There are inexpensive coyote guns, but I'm not sure if any of them would work for the smaller game animals. The .17 Rem. is one of the best fur guns out there, and I suspect it could be loaded down for some small game, but most of them are far from cheap. And, to get the most out of them requires reloading.


----------



## jeffmo (Apr 7, 2004)

just a thought here but if you're looking for something for squirrels,groundhogs and coyotes,you may want to consider buying a good .22 and an sks.
the .22 will allow you to hunt squirrel and groundhogs(within range) and with the sks you can hunt groundhogs and coyotes at greater distances.
the sks is really a good deal.they're very accurate and you can pick up after market stocks,scopes,mounts,etc at really good prices.
you'll end up with 2 rifles and both are inexpensive to shoot.
just something to think about.


----------



## JOE W (Jun 4, 2004)

lg mouth i have a .17 mach2 and i like it.
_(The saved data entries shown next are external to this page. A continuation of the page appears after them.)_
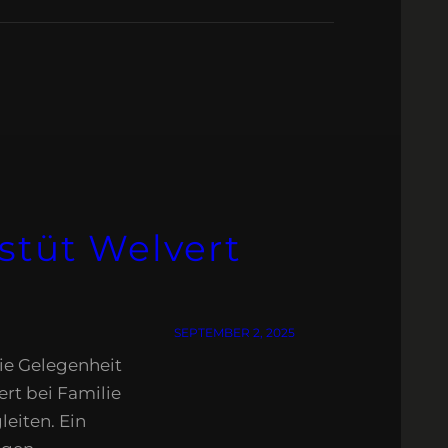
stüt Welvert
SEPTEMBER 2, 2025
die Gelegenheit
rt bei Familie
leiten. Ein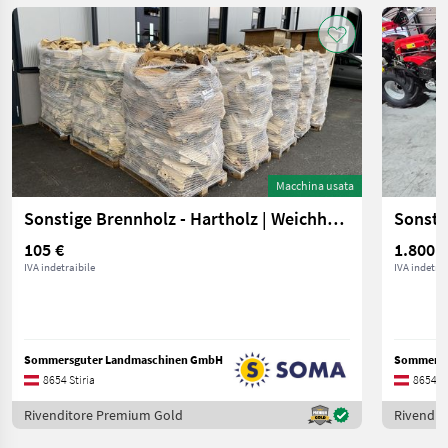
Macchina usata
Sonstige Brennholz - Hartholz | Weichholz
Sonst
105 €
1.800 €
IVA indetraibile
IVA indetrai
Sommersguter Landmaschinen GmbH
Sommersg
8654 Stiria
8654 St
Rivenditore Premium Gold
Rivendit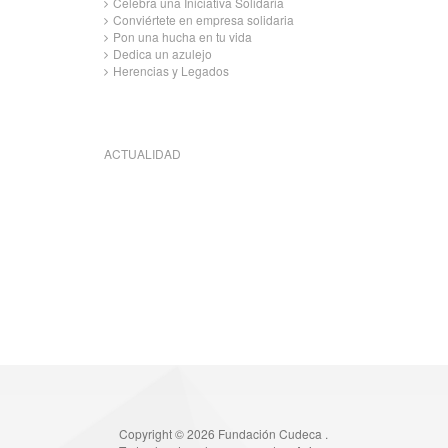
Celebra una Iniciativa Solidaria
Conviértete en empresa solidaria
Pon una hucha en tu vida
Dedica un azulejo
Herencias y Legados
ACTUALIDAD
Copyright © 2026 Fundación Cudeca .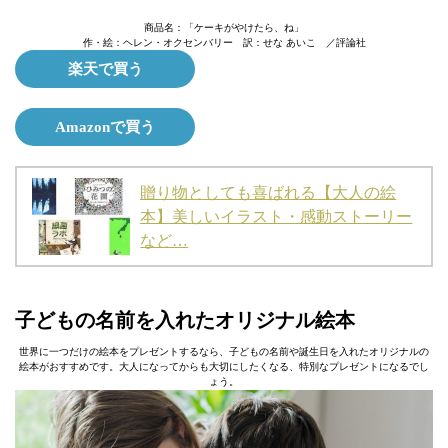
商品名：「ケーキがやけたら、ね」
作・絵：ヘレン・オクセンバリー 訳：せな あいこ ／評論社
楽天で買う
Amazonで買う
贈り物としても喜ばれる【大人の絵
本】美しいイラスト・感動ストーリー
など…
子どもの名前を入れたオリジナル絵本
世界に一つだけの絵本をプレゼントするなら、子どもの名前や誕生日を入れたオリジナルの
絵本がおすすめです。大人になってからも大切にしたくなる、特別なプレゼントになるでし
ょう。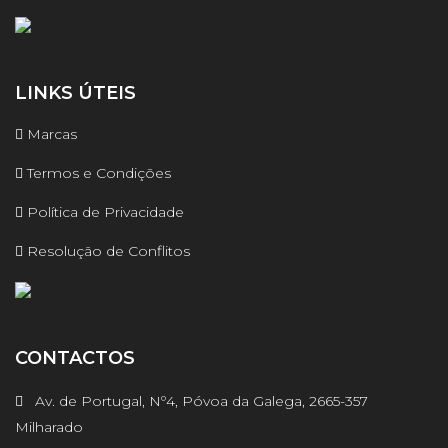
LINKS ÚTEIS
Marcas
Termos e Condições
Política de Privacidade
Resolução de Conflitos
CONTACTOS
Av. de Portugal, Nº4, Póvoa da Galega, 2665-357
Milharado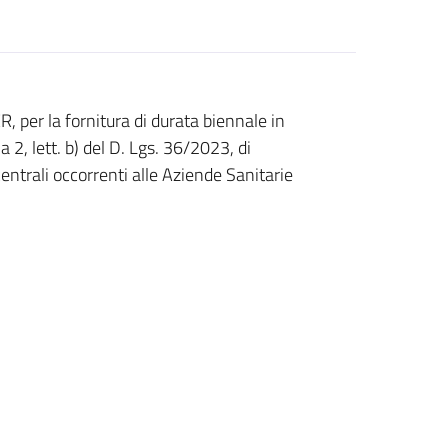
 per la fornitura di durata biennale in
a 2, lett. b) del D. Lgs. 36/2023, di
entrali occorrenti alle Aziende Sanitarie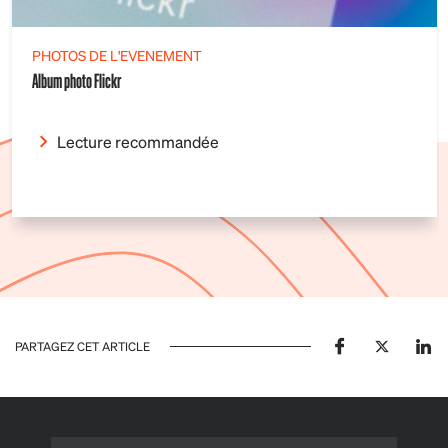
PHOTOS DE L'EVENEMENT
Album photo Flickr
Lecture recommandée
PARTAGEZ CET ARTICLE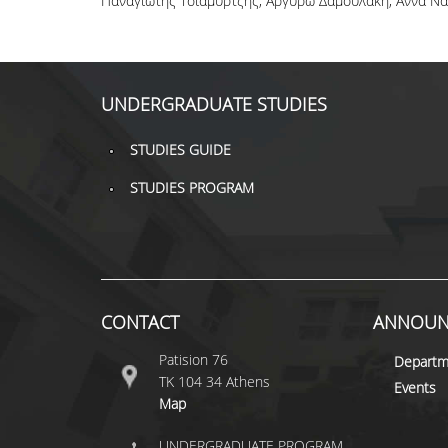
Παναγιώτης Τσιαμυρτζής, Αργυρώ Δαμουλάκη, Άννα Ναλ
UNDERGRADUATE STUDIES
STUDIES GUIDE
STUDIES PROGRAM
CONTACT
ANNOUN
Patision 76
Departm
ΤΚ 104 34 Athens
Events
Map
UNDERGRADUATE PROGRAM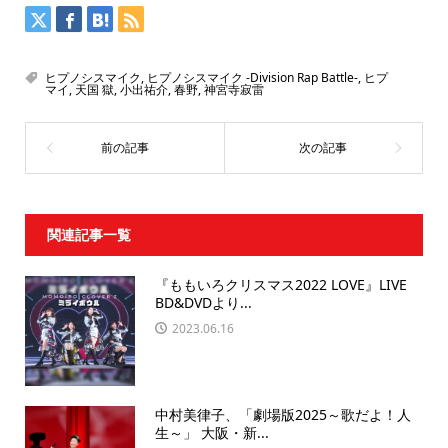
ヒプノシスマイク
,
ヒプノシスマイク -Division Rap Battle-
,
ヒプ
マイ
,
天国 獄
,
小出祐介
,
春野
,
神宮寺寂雷
関連記事一覧
『ももいろクリスマス2022 LOVE』LIVE
BD&DVDより...
2023.06.16
中村美律子、「劇場版2025～歌だよ！人
生～」 大阪・新...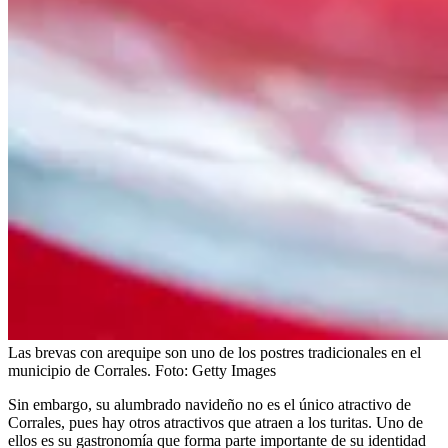
Las brevas con arequipe son uno de los postres tradicionales en el
municipio de Corrales.
Foto:
Getty Images
Sin embargo, su alumbrado navideño no es el único atractivo de
Corrales, pues hay otros atractivos que atraen a los turitas. Uno de
ellos es su gastronomía que forma parte importante de su identidad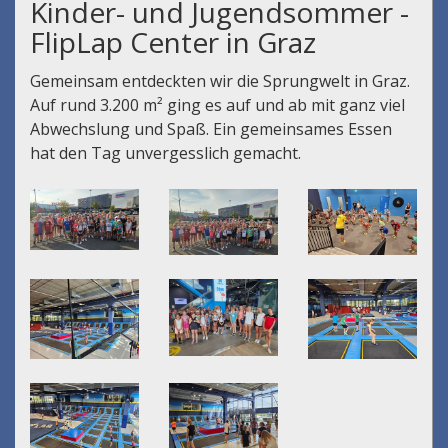
Kinder- und Jugendsommer -
FlipLap Center in Graz
Gemeinsam entdeckten wir die Sprungwelt in Graz.
Auf rund 3.200 m² ging es auf und ab mit ganz viel
Abwechslung und Spaß. Ein gemeinsames Essen
hat den Tag unvergesslich gemacht.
I have only killed birds with it so far it shoots out to 200 yards i havent had any good shots on any ground hogs yet! do not know if the mach2 will do the job on the hogs but the 17hmr will !!here is a pic of my savage!! and i will be getting its big brother soon!!


----------



## crankus_maximus (Apr 14, 2004)

I have read that the .17hmr is affected more by wind than other heavier rounds at the longer distances. It has a nice flat tragectory, but not the energy to cleanly kill anything above a groundhog. It was created specifically for varmint hunters, excluding coyotes at long ranges. 

I would have to agree with Jeff. Buy a nice 22 or 22mag and get an SKS for the big stuff. They can be had cheaply and accessories are easy to come by and affordable.


----------



## brhine_99 (Feb 21, 2005)

I have this same very gun and so does my hunting partner of mine. Mine has the bull barrel on it with a free floating barrel. i put a sweet 17 scope on mine bought at marys bait shop by deer creek also had butch put on a bipod on it. the sweet 17 scope is made just for this caliber of gun and it is awesome. i have killed plenty of ground hogs with it and have killed about 15 coyotes with it the past 2 years. just have to have your scope dialed in accurately to make the kill. it is a worthless gun in the wind. the wind blow that bullet everwhere. but i love the gun. think everyone should have one. but that is just my opinion. all the people i know that has one loves it.


----------



## lg_mouth (Jun 7, 2004)

Thanks to all of OGF for their advice, a .17 will be in the cabinet in the near future. I may never use it on coyotes, but I believe I will have fun with some squirrels, ground hogs, and the like. 

lg_mouth


----------